Valonia ventricosa, or “bubble algae,” is the largest single-celled organism on Earth. It’s three-to-four orders-of-magnitude larger than most “normal” microbes. (Yes, the green ball in the image is a single cell.)

More than 95% of the cell’s volume is taken up by a vacuole. This vacuole is not like cytoplasm; it’s acidic and packed with ions. It’s also filled with big sugar chains, which the cell uses to repair damage on its cell extremities. Each cell has dozens or hundreds of nuclei, pressed tightly against the walls.
One cool thing about sea grapes is that (because they are so huge, and visible to the naked eye) you can directly inject them with chemicals. I gave a $1,000 microgrant (courtesy of Astera Institute) to a team of six working on scaling up Valonia cells as “living bioreactors.” They are based out of Splat Space, a community lab in Durham, North Carolina.
Today, when scientists want to “design” a new metabolic pathway, they often use E. coli. The microbes are engineered to express each gene in the pathway, and then these genes are swapped and replaced until the metabolic network starts working. This takes a lot of work and usually requires months of genetic engineering. But with Valonia, what if we could instead test out metabolic pathways by injecting molecules straight into their vacuole? Perhaps sea grapes could become a sort of self-replicating, cell-free system for prototyping ideas.
That’s the SPLAT team’s idea. I think it’s really cool, even though I’m skeptical that Valonia will become a model organism anytime soon. Nobody has ever engineered these cells, for a few reasons:
- They have hundreds of nuclei, each sharing a common cytoplasm pool extending as a thin layer around the whole cell. (Perhaps an extrachromosal plasmid would work?)
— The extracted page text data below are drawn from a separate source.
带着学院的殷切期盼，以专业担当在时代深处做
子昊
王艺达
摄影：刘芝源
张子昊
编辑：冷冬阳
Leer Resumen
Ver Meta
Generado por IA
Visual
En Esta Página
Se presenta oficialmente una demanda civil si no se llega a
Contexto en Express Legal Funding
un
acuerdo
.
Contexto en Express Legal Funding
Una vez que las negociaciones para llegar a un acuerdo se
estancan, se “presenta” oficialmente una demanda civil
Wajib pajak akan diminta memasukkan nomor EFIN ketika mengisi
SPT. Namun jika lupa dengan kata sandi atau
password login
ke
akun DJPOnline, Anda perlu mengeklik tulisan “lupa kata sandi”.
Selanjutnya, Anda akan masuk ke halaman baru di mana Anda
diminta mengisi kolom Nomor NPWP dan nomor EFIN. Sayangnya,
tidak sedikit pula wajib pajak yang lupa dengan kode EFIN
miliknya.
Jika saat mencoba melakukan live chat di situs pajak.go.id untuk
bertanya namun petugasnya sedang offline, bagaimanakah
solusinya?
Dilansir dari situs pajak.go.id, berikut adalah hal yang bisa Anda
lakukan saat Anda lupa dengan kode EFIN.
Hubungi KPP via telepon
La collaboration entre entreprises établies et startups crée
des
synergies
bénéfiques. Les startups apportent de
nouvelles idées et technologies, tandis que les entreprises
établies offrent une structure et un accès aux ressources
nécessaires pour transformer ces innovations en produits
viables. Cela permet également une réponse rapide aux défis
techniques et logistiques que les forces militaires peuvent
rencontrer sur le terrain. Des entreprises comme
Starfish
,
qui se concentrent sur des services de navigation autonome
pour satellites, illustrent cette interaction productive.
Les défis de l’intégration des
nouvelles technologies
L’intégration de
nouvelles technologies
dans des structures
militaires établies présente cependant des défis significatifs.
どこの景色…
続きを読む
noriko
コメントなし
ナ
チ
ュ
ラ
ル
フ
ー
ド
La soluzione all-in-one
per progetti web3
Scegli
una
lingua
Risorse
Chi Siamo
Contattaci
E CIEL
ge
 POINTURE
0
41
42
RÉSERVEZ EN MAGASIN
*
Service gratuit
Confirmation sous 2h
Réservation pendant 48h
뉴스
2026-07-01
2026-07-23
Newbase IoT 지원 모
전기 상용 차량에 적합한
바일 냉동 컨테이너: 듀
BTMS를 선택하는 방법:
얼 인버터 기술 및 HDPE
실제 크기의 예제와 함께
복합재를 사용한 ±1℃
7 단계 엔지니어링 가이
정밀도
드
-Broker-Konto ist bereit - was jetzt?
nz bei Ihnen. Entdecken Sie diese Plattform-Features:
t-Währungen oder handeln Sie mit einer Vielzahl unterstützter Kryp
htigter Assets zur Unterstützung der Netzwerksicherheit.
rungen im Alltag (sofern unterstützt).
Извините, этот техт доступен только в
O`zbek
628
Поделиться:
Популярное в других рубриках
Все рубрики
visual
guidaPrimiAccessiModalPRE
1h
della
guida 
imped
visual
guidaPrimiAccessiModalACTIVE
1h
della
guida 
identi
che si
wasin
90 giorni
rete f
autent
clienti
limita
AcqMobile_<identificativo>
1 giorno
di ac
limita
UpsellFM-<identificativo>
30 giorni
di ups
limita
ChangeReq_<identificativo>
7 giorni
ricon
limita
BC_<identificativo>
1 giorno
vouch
- Their cell walls are thick, so electroporation is unlikely to work.
- Nobody knows their genome sequence!
- Even if you get DNA inside, you need to make sure that DNA matches the cells’ abnormal genetic code. After millions of years of evolution, Valonia has reassigned its TAG and TAA stop codons to glutamine.
There are also issues with injecting chemicals into the vacuole. The vacuole is not like cytoplasm; it is acidic and packed with molecules that would likely interfere with proteins. So you’d need to find some way to engineer the vacuole environment, and maintain that environment, before you turn Valonia into a prototyping platform. Not an easy problem to solve!
If this idea did pan out, though, the Splat team told me that they could transform sea grapes in bulk (”potentially hundreds of thousands at once”) and then grow them to the size of cherries. It’d be a totally new way to prototype metabolic pathways and manufacture chemicals.
And despite the barriers, I’m surprised more people are not studying these organisms. At the very least, we should have better microscopy images and a complete genome sequence. So best of luck to the SPLAT team. I’m glad they are working on hard problems!